With this method, we compute weight $w_t^{i,j}$ of the edge connecting $i$-th and $j$-th node as
$$
w^{i,j} = \left\{\begin{array}{cl}
     \exp \left(-\frac{\operatorname{dist}\left(i, j\right)^{2}}{\gamma}\right) & \operatorname{dist}\left(i, j\right) \leq \delta  \\
     0 & \text{otherwise}
\end{array}\right. ,
$$
where $\operatorname{dist}\left(i, j\right)$ is the distance between $i$-th and $j$-th node, $\gamma$ controls the width of the kernel and $\delta$ is a threshold.
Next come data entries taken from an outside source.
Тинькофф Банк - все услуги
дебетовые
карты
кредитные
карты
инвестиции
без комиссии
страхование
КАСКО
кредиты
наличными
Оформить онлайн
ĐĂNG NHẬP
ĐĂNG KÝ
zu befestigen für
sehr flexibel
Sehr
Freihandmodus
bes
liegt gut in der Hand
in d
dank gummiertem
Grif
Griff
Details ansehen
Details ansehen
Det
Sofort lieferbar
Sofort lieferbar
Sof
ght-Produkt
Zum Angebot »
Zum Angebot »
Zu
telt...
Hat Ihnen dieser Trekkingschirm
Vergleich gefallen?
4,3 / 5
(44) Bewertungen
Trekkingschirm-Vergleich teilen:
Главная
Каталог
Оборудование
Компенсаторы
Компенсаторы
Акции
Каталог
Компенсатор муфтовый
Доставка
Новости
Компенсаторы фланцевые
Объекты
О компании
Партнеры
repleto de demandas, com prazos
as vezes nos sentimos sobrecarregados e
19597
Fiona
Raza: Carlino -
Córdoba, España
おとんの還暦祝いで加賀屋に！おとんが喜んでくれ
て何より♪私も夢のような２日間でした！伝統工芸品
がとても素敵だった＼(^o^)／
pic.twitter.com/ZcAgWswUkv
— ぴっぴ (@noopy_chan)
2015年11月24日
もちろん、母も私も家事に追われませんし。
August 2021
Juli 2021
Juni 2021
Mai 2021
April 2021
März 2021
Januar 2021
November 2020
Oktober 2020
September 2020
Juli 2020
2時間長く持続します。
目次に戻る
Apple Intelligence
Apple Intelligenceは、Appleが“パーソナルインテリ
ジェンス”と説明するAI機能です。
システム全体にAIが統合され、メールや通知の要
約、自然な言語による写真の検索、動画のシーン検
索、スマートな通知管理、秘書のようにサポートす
Notice that in this case the similarity matrix is not symmetric, since the original preprocessed distance matrix is not symmetric too.

So far so good, now we can build an adjacency matrix out ouf the computed similarity.
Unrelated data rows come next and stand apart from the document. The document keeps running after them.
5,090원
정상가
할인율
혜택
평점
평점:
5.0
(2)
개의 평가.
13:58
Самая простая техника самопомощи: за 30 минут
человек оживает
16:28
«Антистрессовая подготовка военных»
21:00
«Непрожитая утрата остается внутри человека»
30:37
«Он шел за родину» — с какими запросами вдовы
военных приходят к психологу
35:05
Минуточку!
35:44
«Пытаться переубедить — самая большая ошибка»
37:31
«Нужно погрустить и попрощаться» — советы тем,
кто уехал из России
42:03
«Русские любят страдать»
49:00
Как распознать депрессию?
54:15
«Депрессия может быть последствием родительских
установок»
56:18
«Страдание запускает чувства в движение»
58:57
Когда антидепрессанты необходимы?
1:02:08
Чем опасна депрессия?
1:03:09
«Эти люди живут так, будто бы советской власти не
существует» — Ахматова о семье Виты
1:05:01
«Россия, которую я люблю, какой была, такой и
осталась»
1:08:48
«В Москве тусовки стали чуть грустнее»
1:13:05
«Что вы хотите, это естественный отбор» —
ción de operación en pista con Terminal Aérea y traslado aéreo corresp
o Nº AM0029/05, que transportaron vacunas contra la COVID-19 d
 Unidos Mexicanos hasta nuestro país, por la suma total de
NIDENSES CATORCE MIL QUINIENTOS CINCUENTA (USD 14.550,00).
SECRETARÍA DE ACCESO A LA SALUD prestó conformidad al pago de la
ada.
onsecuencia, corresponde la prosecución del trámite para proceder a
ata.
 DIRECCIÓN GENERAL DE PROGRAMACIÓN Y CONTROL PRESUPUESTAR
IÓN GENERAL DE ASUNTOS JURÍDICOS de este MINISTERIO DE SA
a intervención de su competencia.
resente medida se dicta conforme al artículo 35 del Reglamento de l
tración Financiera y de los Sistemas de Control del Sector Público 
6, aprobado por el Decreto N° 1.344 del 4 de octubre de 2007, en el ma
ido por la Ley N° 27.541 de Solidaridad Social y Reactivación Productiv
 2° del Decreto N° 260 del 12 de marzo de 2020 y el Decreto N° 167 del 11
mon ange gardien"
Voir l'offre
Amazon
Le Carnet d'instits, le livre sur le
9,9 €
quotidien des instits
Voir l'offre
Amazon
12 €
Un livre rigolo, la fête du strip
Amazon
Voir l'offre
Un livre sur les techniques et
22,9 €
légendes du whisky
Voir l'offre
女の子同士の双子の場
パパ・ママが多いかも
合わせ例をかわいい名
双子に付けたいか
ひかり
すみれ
The method `dataset.get_connectivity()`, wraps the `dataset.get_similarity()` module, provides useful preprocessing options, and, eventually, returns a sparse (weighted) adjacency matrix.

In [30]:
adj = dataset.get_connectivity(threshold=0.1,
                               include_self=False,
                               normalize_axis=1,
                               layout="edge_index")

With this function call, under the hood we:

1. compute the similarity matrix as before
1. set to $0$ values below $0.1$ (`threshold=0.1`)
1. remove self loops (`include_self=False`)
1. normalize edge weights by the in degree of nodes (`normalize_axis=1`)
1. request the sparse COO layout of PyG (`layout="edge_index"`)
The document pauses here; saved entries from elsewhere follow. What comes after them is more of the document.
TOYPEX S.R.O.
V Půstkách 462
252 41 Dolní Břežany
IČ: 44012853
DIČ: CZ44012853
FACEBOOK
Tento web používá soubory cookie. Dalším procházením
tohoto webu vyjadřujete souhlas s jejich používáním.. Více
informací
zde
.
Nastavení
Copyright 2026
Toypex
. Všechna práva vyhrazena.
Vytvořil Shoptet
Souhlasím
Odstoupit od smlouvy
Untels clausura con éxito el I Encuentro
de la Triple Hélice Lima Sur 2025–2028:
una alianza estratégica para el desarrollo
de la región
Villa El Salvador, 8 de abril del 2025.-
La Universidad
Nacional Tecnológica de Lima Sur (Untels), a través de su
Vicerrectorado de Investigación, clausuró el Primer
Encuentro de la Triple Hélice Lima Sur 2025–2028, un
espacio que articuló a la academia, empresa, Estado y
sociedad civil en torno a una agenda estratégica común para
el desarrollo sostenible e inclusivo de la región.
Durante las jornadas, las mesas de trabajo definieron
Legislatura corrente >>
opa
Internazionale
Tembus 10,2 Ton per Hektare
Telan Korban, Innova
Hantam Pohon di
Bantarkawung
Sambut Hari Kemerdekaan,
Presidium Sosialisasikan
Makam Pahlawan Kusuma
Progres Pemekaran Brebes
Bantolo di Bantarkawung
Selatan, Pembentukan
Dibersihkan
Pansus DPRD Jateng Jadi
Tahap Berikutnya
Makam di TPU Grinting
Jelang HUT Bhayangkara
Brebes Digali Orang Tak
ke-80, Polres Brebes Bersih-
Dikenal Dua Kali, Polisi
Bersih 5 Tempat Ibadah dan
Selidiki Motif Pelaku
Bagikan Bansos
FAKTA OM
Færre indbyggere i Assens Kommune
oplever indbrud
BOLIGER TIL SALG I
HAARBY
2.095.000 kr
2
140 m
The connectivity matrix with `edge_index` layout is provided in COO format, adopting the convention and notation used in PyTorch Geometric. The returned connectivity is a tuple (`edge_index`, `edge_weight`), where `edge_index` lists all edges as pairs of source-target nodes (dimensions `[2, E]`) and `edge_weight` (dimension `[E]`) stores the corresponding weights.

In [31]:
prova = 70 ** 2
prova

4900

In [32]:
edge_index, edge_weight = adj

print(edge_index.shape)
print(edge_weight)

(2, 2316)
[0.00549751 0.0061028  0.00430149 ... 0.02189975 0.01458481 0.03844911]


In [33]:
prova - edge_index.shape[1]

2584

In [15]:
import numpy as np

In [18]:
edge_weight.shape

(287010,)

In [19]:
np.count_nonzero(edge_weight)

287010

The dense layout corresponds to the weighted adjacency matrix $A \in \mathbb{R}^{N \times N}$. The module `tsl.ops.connectivity` contains useful operations for connectivities, including methods to change layout.

In [9]:
from tsl.ops.connectivity import edge_index_to_adj

dense = edge_index_to_adj(edge_index, edge_weight)
print(dense.shape)

(437, 437)


## Data processing
---

In this section, we will see how to transfer data from a dataset to an inference model (e.g., a spatiotemporal graph neural network).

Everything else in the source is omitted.